Now what? With this insight, advisors can empower their clients to be critical consumers of the media. Financial advisors have a vital role in illustrating to investors that their primary aim is to secure the client and their family's financial well-being. This approach can be markedly different from that of certain media personalities, who may primarily pursue their own financial gain. Encourage clients to explore the underlying incentives, and they will quickly find out who has their best interests at heart.  

It’s also important to remember that environment is a much better predictor of behavior than goals. As author James Clear advises, “you do not rise to the level of your goals, you fall to the level of your systems.” The same might be said of media consumption. Even if the client strives for optimism regarding their financial plan, a diet of negative financial news and social media doomscrolling stands to throw them off course. By helping clients to build and sustain good habits around media consumption, advisors can support those they serve in navigating this category of biases.

The last bucket of biases encompasses our distaste for uncertainty and the unfamiliar. Kahneman received the Nobel prize for his work on prospect theory, which found (among other things) that people are two and a half times more upset about a loss than they are happy about a comparably sized gain. In other words, if they win a hundred dollars, they are moderately happy, but if they lose a hundred dollars, they are outright furious.

From an evolutionary standpoint, conservatism is quite logical. In the times of hunter-gatherers, all it took to be wiped off the earth for good was one bad day. Therefore, it's understandable that humans are inherently cautious. However, this aversion to loss can be detrimental in investing and financial planning, where avoiding potential risks may lead to missed opportunities. This might manifest as excess cash holdings, inadequate diversification, and so forth.  

Now what? Knowing that clients have an innate desire to pursue the safe and familiar, advisors can combat this by steering them away from money management decisions rooted in fear and scarcity-based thinking. An investor may be concerned if they see the short-term losses associated with holding a particular stock, but the advisor can zoom out and highlight the elevated returns associated with longer-term investments. Once again, it involves educating clients about their deeply ingrained behaviors, while offering concrete evidence to support an alternative path forward.  

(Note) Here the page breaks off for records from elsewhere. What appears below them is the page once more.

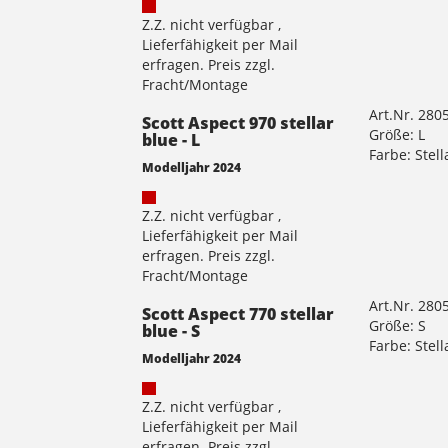
Z.Z. nicht verfügbar ,
Lieferfähigkeit per Mail
erfragen. Preis zzgl.
Fracht/Montage
Art.Nr. 280
Scott Aspect 970 stellar
Größe: L
blue - L
Farbe: Stell
Modelljahr 2024
Z.Z. nicht verfügbar ,
Lieferfähigkeit per Mail
erfragen. Preis zzgl.
Fracht/Montage
Art.Nr. 280
Scott Aspect 770 stellar
Größe: S
blue - S
Farbe: Stell
Modelljahr 2024
Z.Z. nicht verfügbar ,
Lieferfähigkeit per Mail
erfragen. Preis zzgl.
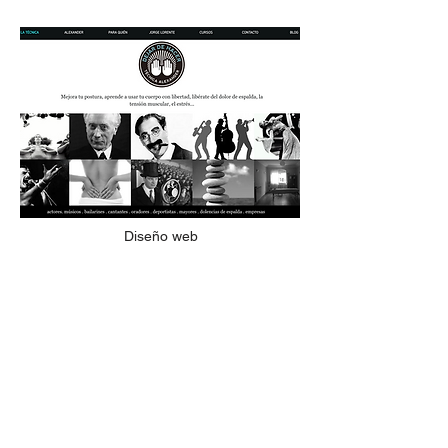
Diseño web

Armed with an understanding of these four key areas of bias, financial advisors can act accordingly to help clients overcome unproductive or misguided belief systems. Understanding oneself as an individual is the first step in understanding oneself as an investor, a concept that holds true for advisors looking to gain better insight into their clients' needs.

The ability to guide clients is directly linked to advisors' readiness to confront and learn from their own biases. By educating clients about how these biases might influence their financial decisions and reflecting on these principles in their own investment practices, advisors can foster a culture of mutual growth and understanding — illustrating that overcoming these biases is a shared journey.

Dr. Daniel Crosby is chief behavioral officer at Orion Advisor Solutions.